Day 03: parse_number()

readr’s parsing functions can come in handy even after you’ve imported data. parse_number() is flexible enough to deal with things like leading characters, trailing white space, and formatting from different locales.

Published

December 3, 2022

Numeric data do not always arrive cleanly formatted. In fact, what constitutes “correct” formatting varies depending on location and convention.

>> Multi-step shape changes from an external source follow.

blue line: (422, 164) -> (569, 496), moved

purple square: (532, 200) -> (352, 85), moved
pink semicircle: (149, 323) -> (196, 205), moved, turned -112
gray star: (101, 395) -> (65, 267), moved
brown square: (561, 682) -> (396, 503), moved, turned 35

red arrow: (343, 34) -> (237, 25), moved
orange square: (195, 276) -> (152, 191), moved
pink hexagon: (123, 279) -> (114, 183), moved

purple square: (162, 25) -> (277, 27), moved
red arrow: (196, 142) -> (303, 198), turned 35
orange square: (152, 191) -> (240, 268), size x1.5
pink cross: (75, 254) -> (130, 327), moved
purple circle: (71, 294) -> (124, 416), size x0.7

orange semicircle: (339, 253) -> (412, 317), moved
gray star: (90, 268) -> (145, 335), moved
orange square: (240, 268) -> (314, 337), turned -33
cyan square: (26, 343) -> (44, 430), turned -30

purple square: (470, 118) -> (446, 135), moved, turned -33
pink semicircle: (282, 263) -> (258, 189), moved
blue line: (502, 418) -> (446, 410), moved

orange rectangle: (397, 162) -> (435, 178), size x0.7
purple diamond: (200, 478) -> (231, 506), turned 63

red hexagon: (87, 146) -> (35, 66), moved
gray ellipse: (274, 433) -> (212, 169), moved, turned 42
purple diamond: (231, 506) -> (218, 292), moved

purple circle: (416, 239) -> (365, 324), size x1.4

For example, the decimal separator may be representated as a period or a comma according to the ISO 31-0 standards, while the grouping mark (that divides numbers into groups of thousands) is usually a comma in the US but a period in many non-English-speaking countries (Wikipedia 2022).

Similarly, your numeric data may come with leading or trailing non-numeric characters representing units or currency (e.g. $1,000 or 1,000USD). Depending on the situation, you might need this information, which is why the parse_guess() function in readr (Wickham, Hester, and Bryan 2022) interprets these as character strings.

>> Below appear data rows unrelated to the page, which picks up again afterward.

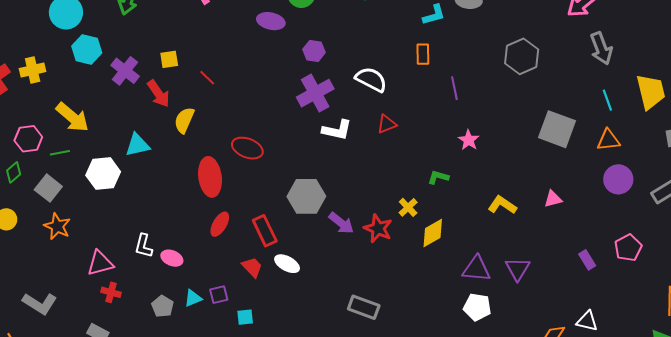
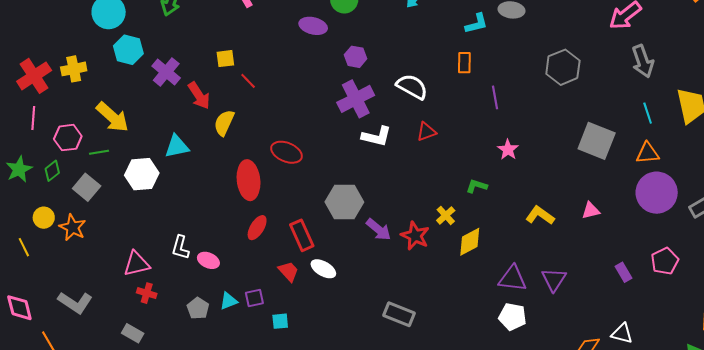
yellow square: (169, 59) -> (225, 59), moved
purple circle: (618, 179) -> (657, 193), size x1.4
orange star: (57, 226) -> (73, 227), moved

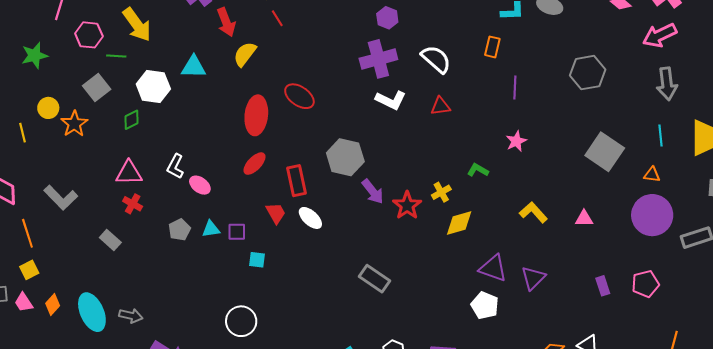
orange triangle: (648, 153) -> (652, 175), size x0.7
green diamond: (52, 171) -> (131, 120), moved

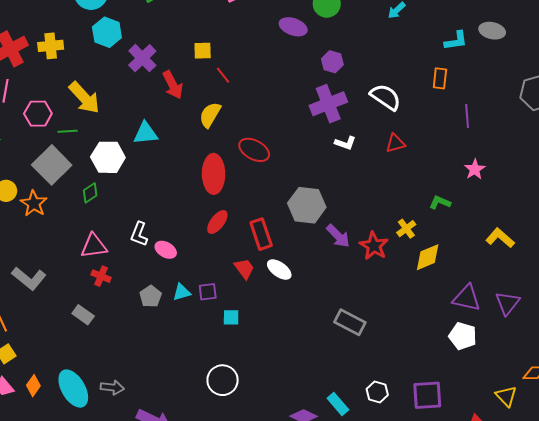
yellow semicircle: (245, 54) -> (210, 115), moved
gray square: (97, 88) -> (52, 165), size x1.4
white L-shape: (391, 100) -> (345, 143), size x0.7

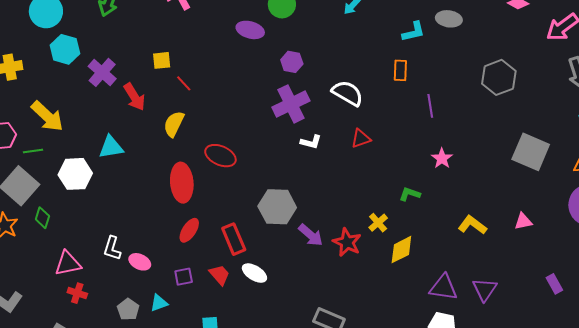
green diamond: (90, 193) -> (42, 218), moved, turned -35
purple square: (208, 292) -> (184, 277), moved

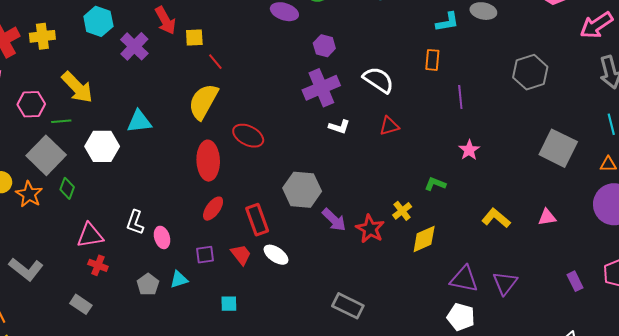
red arrow: (134, 97) -> (165, 20), moved
yellow semicircle: (174, 124) -> (203, 102), size x1.4
pink ellipse: (140, 262) -> (162, 237), turned 45

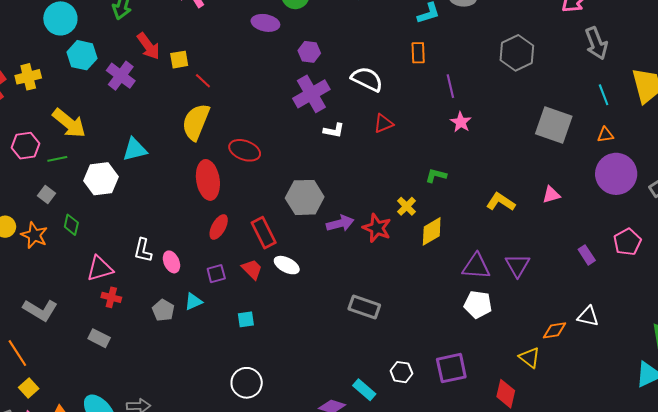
pink star: (469, 150) -> (461, 122), moved
gray square: (46, 155) -> (46, 194), size x0.5
purple arrow: (334, 220) -> (340, 223), turned -52

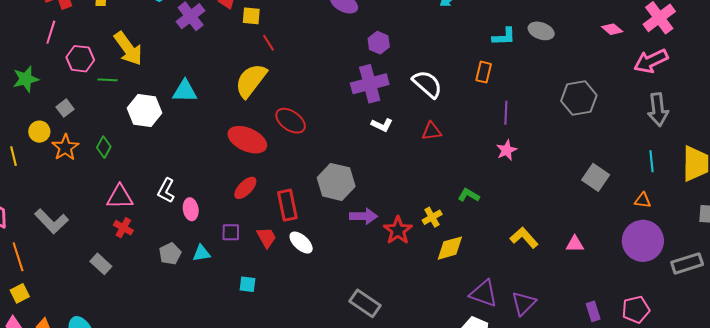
gray square: (554, 125) -> (596, 177), size x0.7
red ellipse: (208, 180) -> (247, 140), turned -72
gray square: (46, 194) -> (65, 108), moved

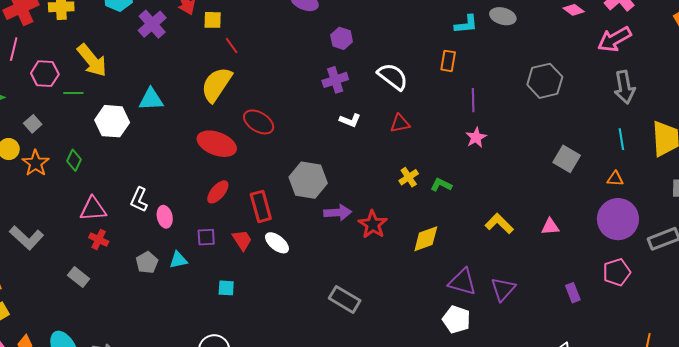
purple cross: (370, 84) -> (335, 80), size x0.7
yellow cross: (432, 217) -> (409, 177), moved
pink pentagon: (636, 310) -> (617, 272), moved

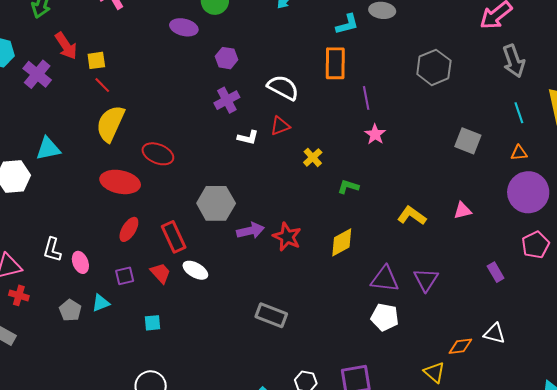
red line: (232, 46) -> (102, 85), moved
orange rectangle: (448, 61) -> (335, 63), size x1.5
red triangle: (400, 123) -> (280, 126), moved
yellow cross: (409, 177) -> (313, 157), moved

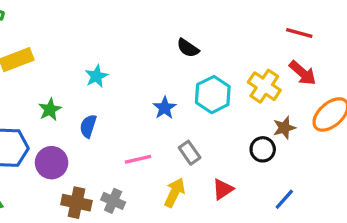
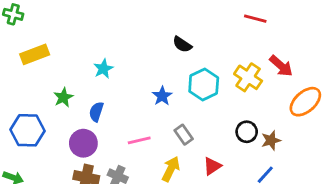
red line: (299, 33) -> (255, 19), moved
brown star: (284, 128) -> (271, 140), moved
purple circle: (52, 163) -> (83, 143), moved

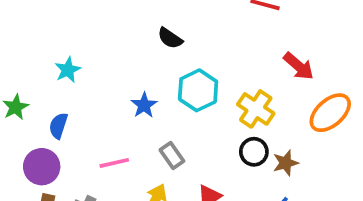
yellow cross: (248, 77) -> (256, 109), moved

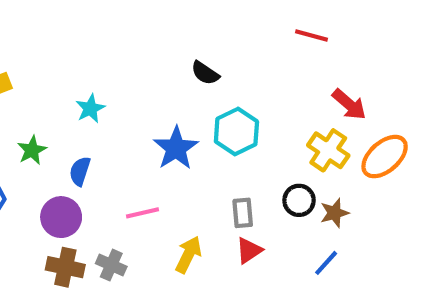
blue star: (144, 105) -> (176, 148), size x1.5
yellow cross: (256, 109) -> (328, 150), moved
gray rectangle: (172, 155) -> (243, 213), moved, turned 30

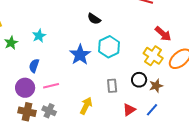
green star: (32, 150) -> (11, 43), moved
pink line: (142, 213) -> (51, 86), moved
red triangle: (249, 250) -> (129, 110), moved

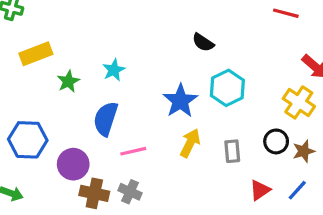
blue semicircle: (34, 66) -> (106, 119), size x1.5
purple circle: (25, 88) -> (73, 164), moved
yellow arrow: (86, 106) -> (190, 143), moved

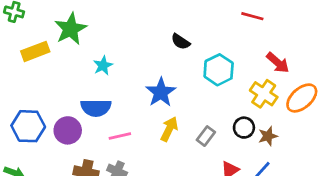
green star: (68, 81) -> (71, 29), moved, size x1.6
cyan hexagon: (227, 88) -> (219, 70), moved
blue semicircle: (106, 119) -> (96, 108), turned -108
gray rectangle: (232, 151) -> (206, 136), turned 42
purple circle: (73, 164) -> (68, 130), moved

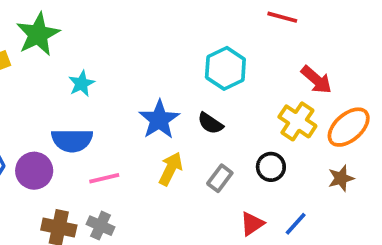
black semicircle: (180, 42) -> (210, 123), moved
cyan hexagon: (219, 70) -> (225, 68), moved
brown star: (268, 136) -> (341, 178), moved

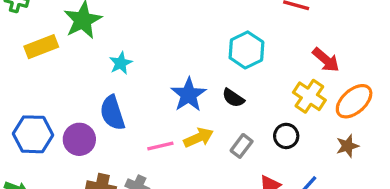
blue semicircle: (72, 140) -> (112, 113), turned 72
yellow arrow: (171, 169) -> (198, 138), turned 40
pink line: (104, 178) -> (160, 146), moved

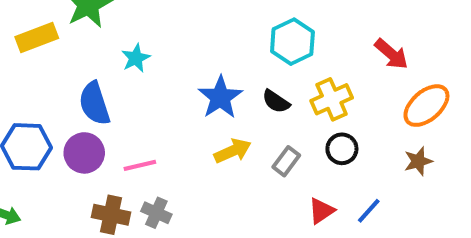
yellow cross: (309, 96) -> (332, 99), moved, turned 32
blue semicircle: (112, 113) -> (95, 103), moved
pink line: (160, 146) -> (140, 165), moved

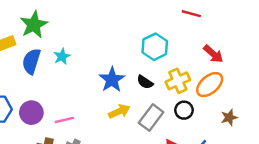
blue semicircle: (95, 103) -> (31, 61), moved, turned 35
orange ellipse: (426, 106) -> (210, 85), moved
gray rectangle: (286, 161) -> (151, 117), size x1.5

parse_number() is your flexible-number-parsing friend for when you know you just want the number part of the data. It drops non-numeric characters before the number, and all characters after the first number.

library(readr)
parse_number("$1,000")
[1] 1000
parse_number("1000USD")
[1] 1000
parse_number("t1000t1000") # you only get the first number here
[1] 1000

You can use pass readr’s locale() function to the locale argument to specify decimal and grouping marks.1

format(
c(
  parse_number("1,234,567.89"), # `locale()` uses US English default
  parse_number("1 234 567.89", locale = locale(decimal_mark = ".", grouping_mark = " ")),
  parse_number("1.234.567,89", locale = locale(decimal_mark = ",", grouping_mark = "."))
),
nsmall = 2)
[1] "1234567.89" "1234567.89" "1234567.89"

References

Wickham, Hadley, Jim Hester, and Jennifer Bryan. 2022. readr: Read Rectangular Text Data. https://readr.tidyverse.org.
Wikipedia. 2022. Decimal separatorWikipedia, the Free Encyclopedia.” https://en.wikipedia.org/w/index.php?title=Decimal%20separator&oldid=1124244000.